Problem description → A faithful copy without images is required: write out all the records exactly.

Saved entries →
========================================
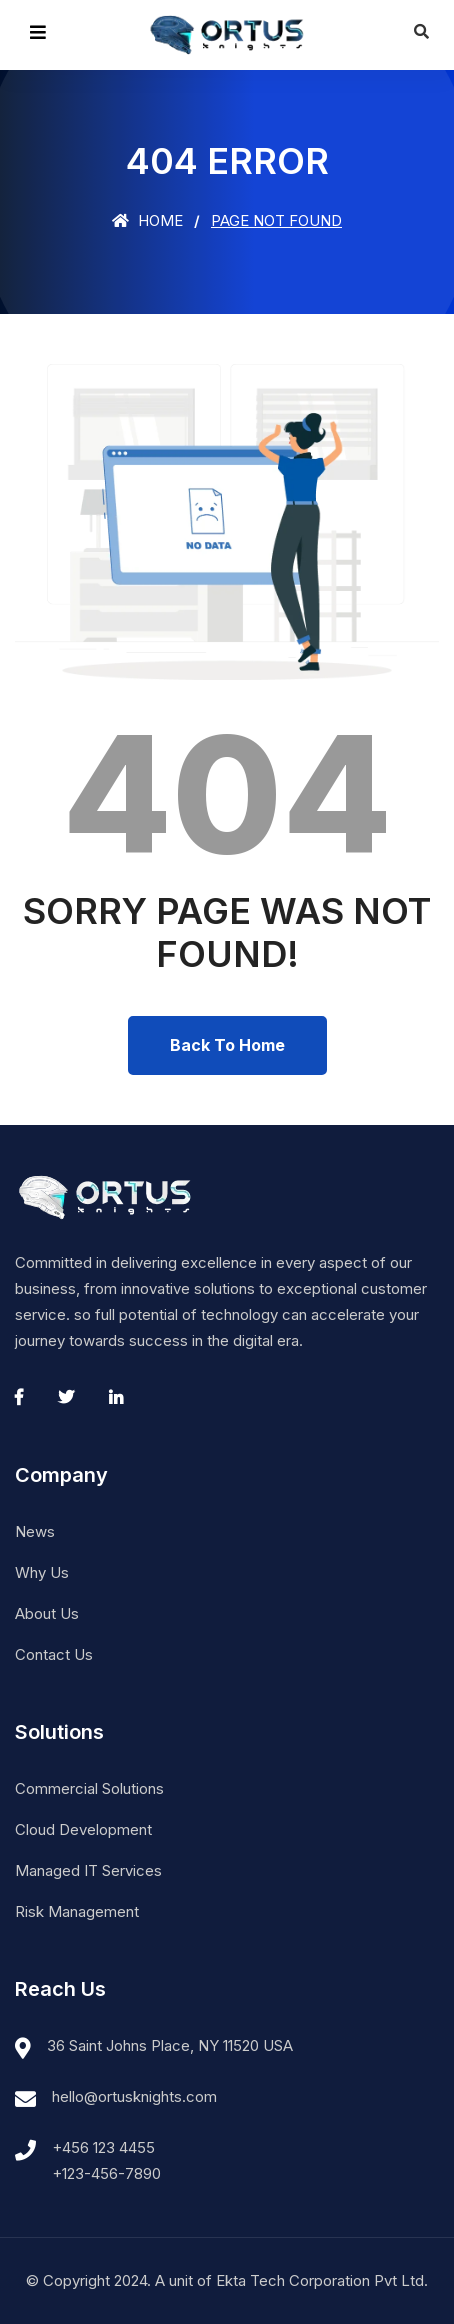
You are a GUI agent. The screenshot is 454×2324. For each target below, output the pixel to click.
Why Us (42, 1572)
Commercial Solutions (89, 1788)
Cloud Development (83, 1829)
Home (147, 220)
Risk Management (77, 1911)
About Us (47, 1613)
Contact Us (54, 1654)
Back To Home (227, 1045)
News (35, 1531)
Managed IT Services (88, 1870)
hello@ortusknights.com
========================================
Task response →
You are a GUI agent. The screenshot is 454×2324. For each target below, output the pixel to click.
Why Us (42, 1572)
Commercial Solutions (89, 1788)
Cloud Development (83, 1829)
Home (147, 220)
Risk Management (77, 1911)
About Us (47, 1613)
Contact Us (54, 1654)
Back To Home (227, 1045)
News (35, 1531)
Managed IT Services (88, 1870)
hello@ortusknights.com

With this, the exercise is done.